In the entries below, repeat only the lines between those holding "Terminou o curso de auxiliar de" and "Versandarten", inclusive. Leave pictures out.

+===+

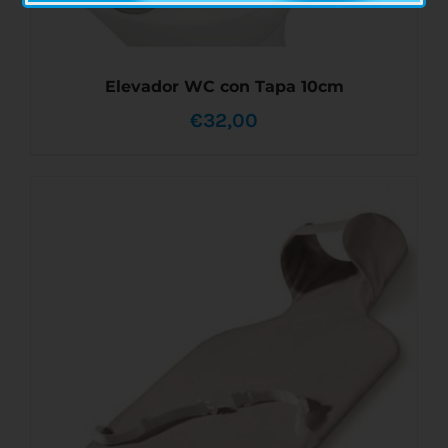
Elevador WC con Tapa 10cm
€
32,00
AÑADIR AL CARRITO
/
DETALLES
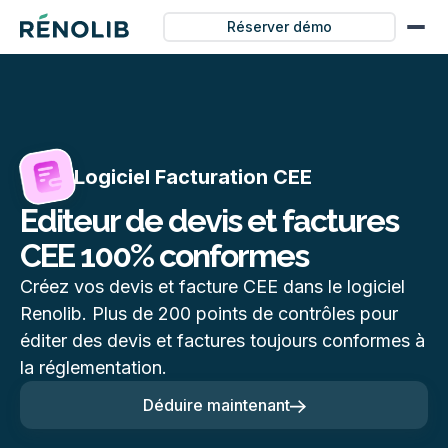
Réserver démo
Logiciel Facturation CEE
Editeur de devis et factures
CEE 100% conformes
Créez vos devis et facture CEE dans le logiciel
Renolib. Plus de 200 points de contrôles pour
éditer des devis et factures toujours conformes à
la réglementation.
Déduire maintenant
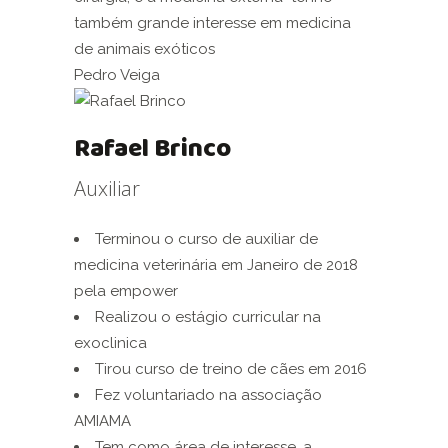
também grande interesse em medicina
de animais exóticos
Pedro Veiga
Rafael Brinco
Auxiliar
Terminou o curso de auxiliar de
medicina veterinária em Janeiro de 2018
pela empower
Realizou o estágio curricular na
exoclinica
Tirou curso de treino de cães em 2016
Fez voluntariado na associação
AMIAMA
Tem como área de interesse, a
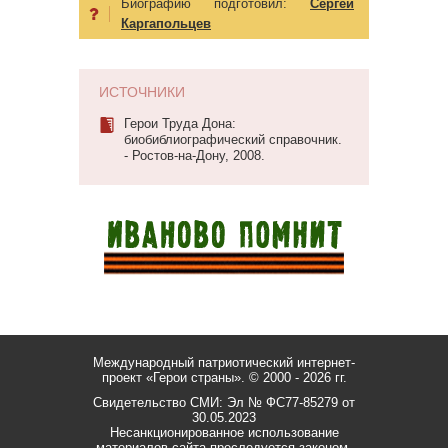
Биографию подготовил:
Сергей
Каргапольцев
ИСТОЧНИКИ
Герои Труда Дона:
биобиблиографический справочник.
- Ростов-на-Дону, 2008.
Международный патриотический интернет-
проект «Герои страны».
© 2000 - 2026 гг.
Свидетельство СМИ: Эл № ФС77-85279 от
30.05.2023
Несанкционированное использование
материалов сайта преследуется законом.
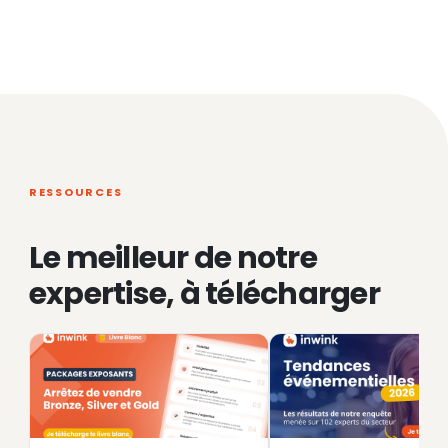
RESSOURCES
Le meilleur de notre
expertise, à télécharger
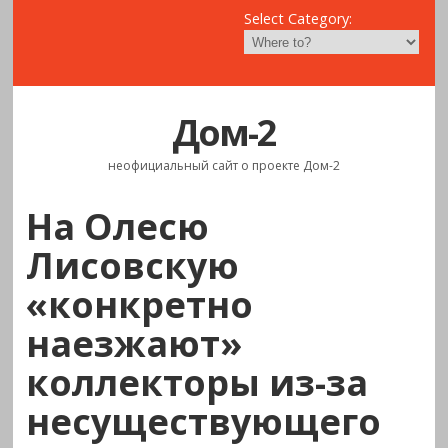
Select Category:
Дом-2
неофициальный сайт о проекте Дом-2
На Олесю
Лисовскую
«конкретно
наезжают»
коллекторы из-за
несуществующего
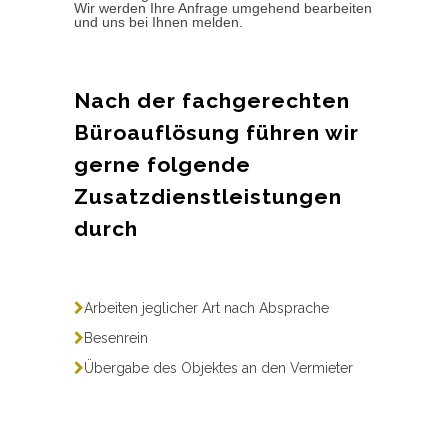
Wir werden Ihre Anfrage umgehend bearbeiten
und uns bei Ihnen melden.
Nach der fachgerechten
Büroauflösung führen wir
gerne folgende
Zusatzdienstleistungen
durch
Arbeiten jeglicher Art nach Absprache
Besenrein
Übergabe des Objektes an den Vermieter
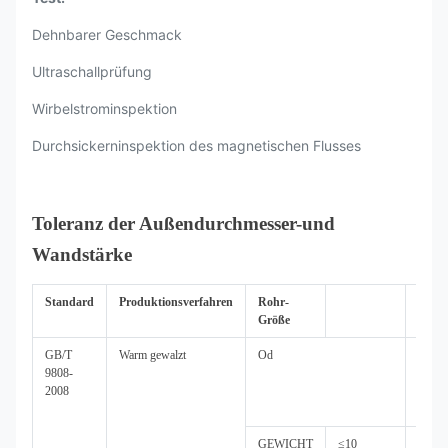
Dehnbarer Geschmack
Ultraschallprüfung
Wirbelstrominspektion
Durchsickerninspektion des magnetischen Flusses
Toleranz der Außendurchmesser-und
Wandstärke
Standard
Produktionsverfahren
Rohr-
Toler
Größe
GB/T
Warm gewalzt
Od
(+1.
9808-
oder 
2008
(- 0.
-0,35
GEWICHT
≤10
(+15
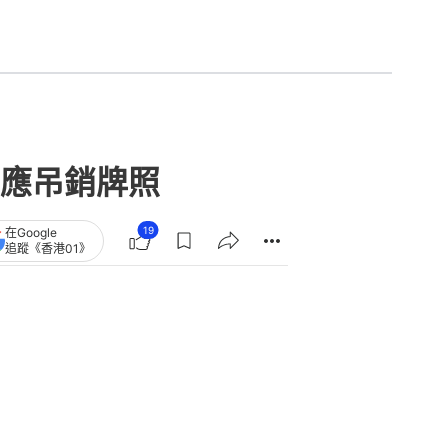
應吊銷牌照
19
在Google
追蹤《香港01》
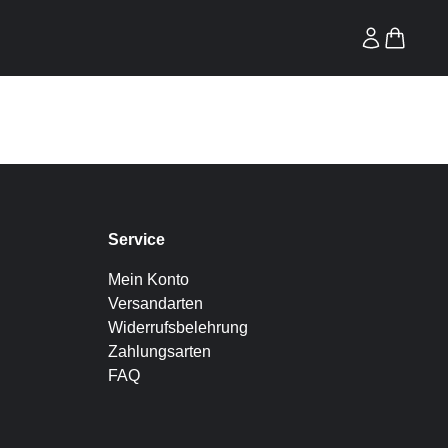
Service
Mein Konto
Versandarten
Widerrufsbelehrung
Zahlungsarten
FAQ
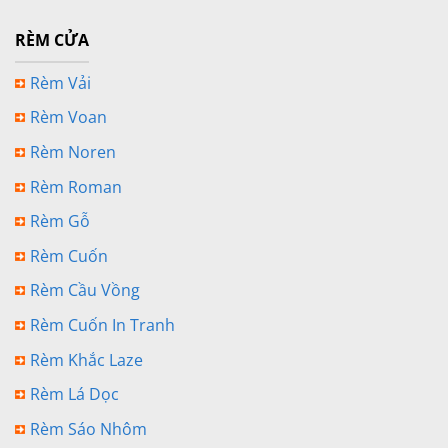
RÈM CỬA
Rèm Vải
Rèm Voan
Rèm Noren
Rèm Roman
Rèm Gỗ
Rèm Cuốn
Rèm Cầu Vồng
Rèm Cuốn In Tranh
Rèm Khắc Laze
Rèm Lá Dọc
Rèm Sáo Nhôm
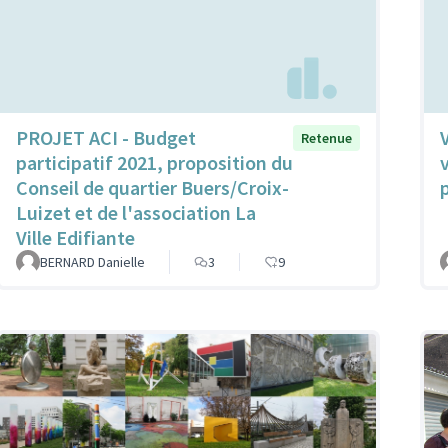
PROJET ACI - Budget
Retenue
participatif 2021, proposition du
Conseil de quartier Buers/Croix-
Luizet et de l'association La
Ville Edifiante
BERNARD Danielle
3
9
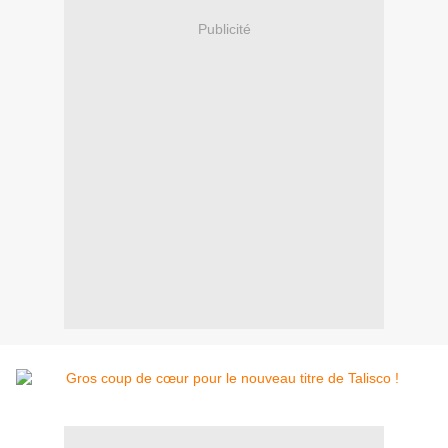
Publicité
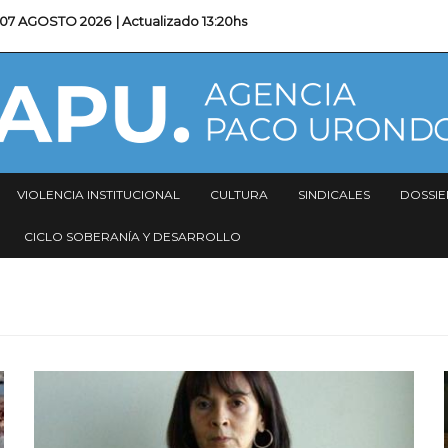
07 AGOSTO 2026
| Actualizado
13:20hs
VIOLENCIA INSTITUCIONAL
CULTURA
SINDICALES
DOSSIE
CICLO SOBERANÍA Y DESARROLLO
Imagen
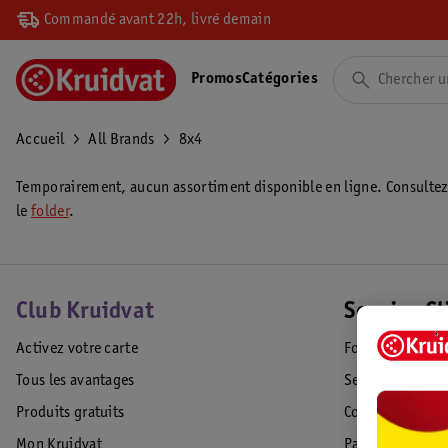
Commandé avant 22h, livré demain
Promos
Catégories
Accueil
All Brands
8x4
Temporairement, aucun assortiment disponible en ligne. Consulte
le
folder
.
Club Kruidvat
Service Cl
Activez votre carte
Foire aux quest
Tous les avantages
Service Clientèl
Produits gratuits
Commande & Liv
Mon Kruidvat
Paiement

+===+

- RESULT -
Terminou o curso de auxiliar de
medicina veterinária em Janeiro de 2018
pela empower
Realizou o estágio curricular na
exoclinica
Tirou curso de treino de cães em 2016
Fez voluntariado na associação
AMIAMA
Tem como área de interesse, a
Биографию подготовил:
Сергей
Каргапольцев
ИСТОЧНИКИ
Герои Труда Дона:
биобиблиографический справочник.
- Ростов-на-Дону, 2008.
Международный патриотический интернет-
проект «Герои страны».
© 2000 - 2026 гг.
Свидетельство СМИ: Эл № ФС77-85279 от
30.05.2023
Несанкционированное использование
материалов сайта преследуется законом.
RESSOURCES
Le meilleur de notre
expertise, à télécharger
Select Category:
Дом-2
неофициальный сайт о проекте Дом-2
На Олесю
Лисовскую
«конкретно
наезжают»
коллекторы из-за
несуществующего
Wir werden Ihre Anfrage umgehend bearbeiten
und uns bei Ihnen melden.
Nach der fachgerechten
Büroauflösung führen wir
gerne folgende
Zusatzdienstleistungen
durch
Arbeiten jeglicher Art nach Absprache
Besenrein
Übergabe des Objektes an den Vermieter
Dehnbarer Geschmack
Ultraschallprüfung
Wirbelstrominspektion
Durchsickerninspektion des magnetischen Flusses
Toleranz der Außendurchmesser-und
Wandstärke
Standard
Produktionsverfahren
Rohr-
Toler
Größe
GB/T
Warm gewalzt
Od
(+1.
9808-
oder 
2008
(- 0.
-0,35
GEWICHT
≤10
(+15
應吊銷牌照
19
在Google
追蹤《香港01》
Service
Mein Konto
Versandarten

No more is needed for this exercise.